[Page-level text extractions]
=== Begin Enclosure ===
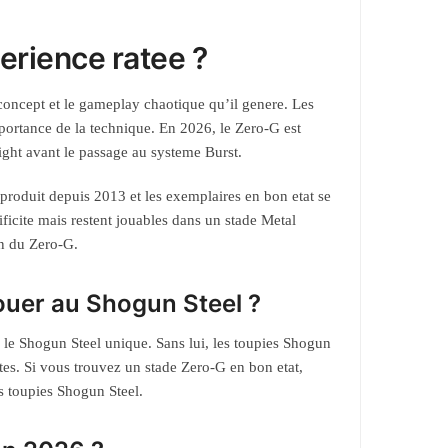
erience ratee ?
concept et le gameplay chaotique qu’il genere. Les
importance de la technique. En 2026, le Zero-G est
ght avant le passage au systeme Burst.
 produit depuis 2013 et les exemplaires en bon etat se
ficite mais restent jouables dans un stade Metal
on du Zero-G.
jouer au Shogun Steel ?
 le Shogun Steel unique. Sans lui, les toupies Shogun
tes. Si vous trouvez un stade Zero-G en bon etat,
s toupies Shogun Steel.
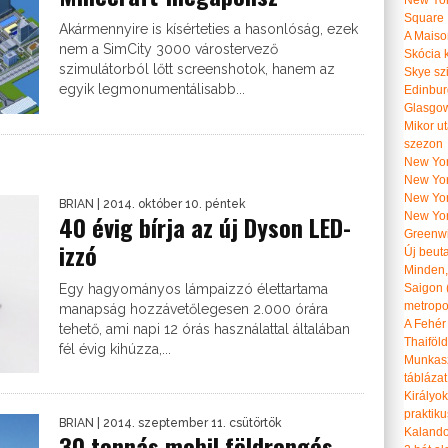
New Yor
Square
Akármennyire is kísérteties a hasonlóság, ezek
A Maiso
nem a SimCity 3000 várostervező
Skócia k
szimulátorból lőtt screenshotok, hanem az
Skye szi
egyik legmonumentálisabb...
Edinburg
Glasgow 
Mikor u
szezon
New York
New York
New Yor
BRIAN
| 2014. október 10. péntek
40 évig bírja az új Dyson LED-
New Yor
Greenwi
izzó
Új beut
Minden, 
Egy hagyományos lámpaizzó élettartama
Saigon 
metropol
manapság hozzávetőlegesen 2.000 órára
A Fehér
tehető, ami napi 12 órás használattal általában
Thaiföl
fél évig kihúzza,...
Munkasz
táblázat
Királyo
praktiku
BRIAN
| 2014. szeptember 11. csütörtök
Kalando
30 tonnás mobil földrengés-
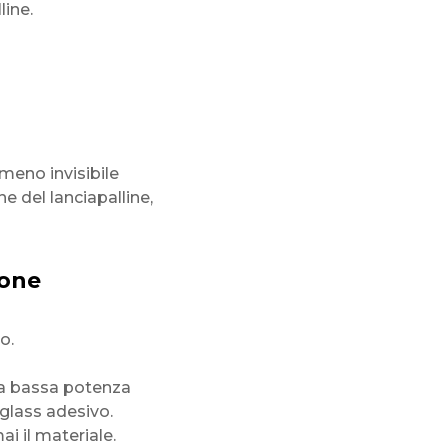
line.
eno invisibile
e del lanciapalline,
ione
o.
 a bassa potenza
iglass adesivo.
i il materiale.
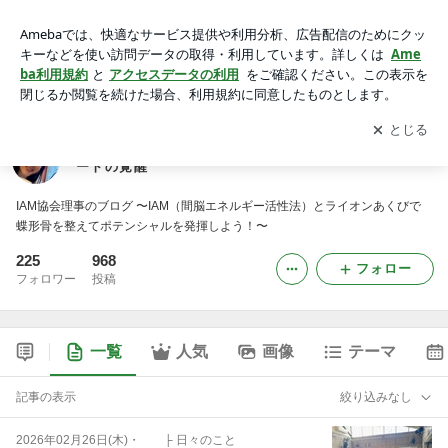
【平岡朋子オフィシャルBLOG】間脳エネルギーとハートの覚
醒
アプリをダウンロードして
ブログの更新通知
を受け取りまし
開く
ょう。
【平岡朋子オフィシャルBLOG】間脳エネルギーとハ
ートの覚醒
IAM協会理事のブログ 〜IAM（間脳エネルギー活性法）とライオンあくびで
蝶形骨を整えてポテンシャルを発揮しよう！〜
225
968
フォロー
フォロワー
投稿
一覧
人気
画像
テーマ
記事の表示
絞り込みなし
2026年02月26日(木)
・
├ 日々のこと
=== End Enclosure ===
Work order:
Among the lines above, list those that contain the word "stade".

Task solution:
ficite mais restent jouables dans un stade Metal
tes. Si vous trouvez un stade Zero-G en bon etat,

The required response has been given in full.